Would you restate each line of the data below word for word, without its pictures?

- [RECORDS TO PROCESS]
· · ·

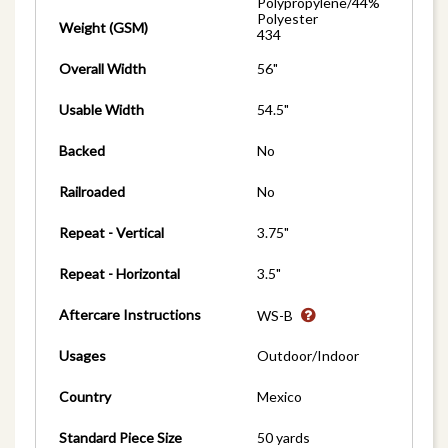
Polypropylene/44%
Polyester
Weight (GSM)
434
Overall Width
56"
Usable Width
54.5"
Backed
No
Railroaded
No
Repeat - Vertical
3.75"
Repeat - Horizontal
3.5"
Aftercare Instructions
WS-B
Usages
Outdoor/Indoor
Country
Mexico
Standard Piece Size
50 yards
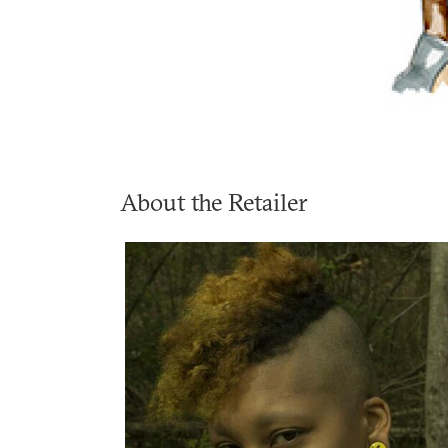
About the Retailer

· · ·

- [FINAL ANSWER]
Polypropylene/44%
Polyester
Weight (GSM)
434
Overall Width
56"
Usable Width
54.5"
Backed
No
Railroaded
No
Repeat - Vertical
3.75"
Repeat - Horizontal
3.5"
Aftercare Instructions
WS-B
Usages
Outdoor/Indoor
Country
Mexico
Standard Piece Size
50 yards
About the Retailer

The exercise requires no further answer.